On Saturday, July 23, 2016 21:33:29 Rufus Smith via Digitalmars-d-learn wrote:
> I am trying to write some general code that works on arbitrary
> types. I need to compare, obviously, as that is relatively basic
> thing on objects.

That's part of of why attribute inferrence works on templates. That way, the
template isn't constrained with regards to which attributes it uses. If it
can be nothrow or @nogc or whatnot, then the compiler will infer it as such,
and it can be used in code that requires those attributes, but if the
template can't have those attributes with a particular set of template
arguments, then they won't be inferred, and the template will still work,
whereas if the attributes had been put on the template, it wouldn't.

Templates are straight-up the solution for dealing with an arbitrary mix
of attributes.

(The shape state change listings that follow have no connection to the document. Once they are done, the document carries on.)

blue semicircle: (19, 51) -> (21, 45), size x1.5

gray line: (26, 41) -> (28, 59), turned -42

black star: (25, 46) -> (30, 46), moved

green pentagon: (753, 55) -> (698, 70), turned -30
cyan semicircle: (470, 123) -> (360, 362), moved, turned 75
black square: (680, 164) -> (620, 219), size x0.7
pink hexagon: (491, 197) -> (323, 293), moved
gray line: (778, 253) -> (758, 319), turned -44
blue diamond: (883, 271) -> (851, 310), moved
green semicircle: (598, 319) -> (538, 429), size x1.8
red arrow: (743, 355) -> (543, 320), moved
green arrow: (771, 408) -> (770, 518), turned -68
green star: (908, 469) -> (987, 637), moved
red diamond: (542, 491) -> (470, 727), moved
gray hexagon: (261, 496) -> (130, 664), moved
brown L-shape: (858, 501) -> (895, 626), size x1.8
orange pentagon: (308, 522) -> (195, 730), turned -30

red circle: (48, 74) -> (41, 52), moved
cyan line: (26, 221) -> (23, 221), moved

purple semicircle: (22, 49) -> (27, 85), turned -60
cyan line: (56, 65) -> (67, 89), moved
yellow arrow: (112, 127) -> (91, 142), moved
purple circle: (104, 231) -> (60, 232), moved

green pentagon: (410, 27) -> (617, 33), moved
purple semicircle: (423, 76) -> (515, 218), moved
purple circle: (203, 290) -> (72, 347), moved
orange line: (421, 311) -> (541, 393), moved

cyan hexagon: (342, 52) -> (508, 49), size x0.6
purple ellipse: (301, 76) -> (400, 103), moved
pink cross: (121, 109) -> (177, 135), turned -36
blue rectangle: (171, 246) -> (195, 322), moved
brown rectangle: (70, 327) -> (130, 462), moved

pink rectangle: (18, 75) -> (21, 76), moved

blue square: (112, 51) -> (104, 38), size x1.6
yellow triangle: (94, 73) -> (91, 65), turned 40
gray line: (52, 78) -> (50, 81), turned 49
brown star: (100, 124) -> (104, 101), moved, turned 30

Unfortunately, virtual functions are fundamentally
incompatible with templates, so even if the Object is fixed so that it
doesn't have opEquals, opCmp, toHash, and toString on it, the ones that are
declared on derived classes are still going to have to pick a set up
attributes and will restrict what further derived classed do. It's just that
the programmer will then have been able to choose those restrictions in
their base class rather than being forced by what druntime did with Object.
Classes and generic code really don't mix well and can't mix well when the
generic code needs to be part of the class instead of a free function.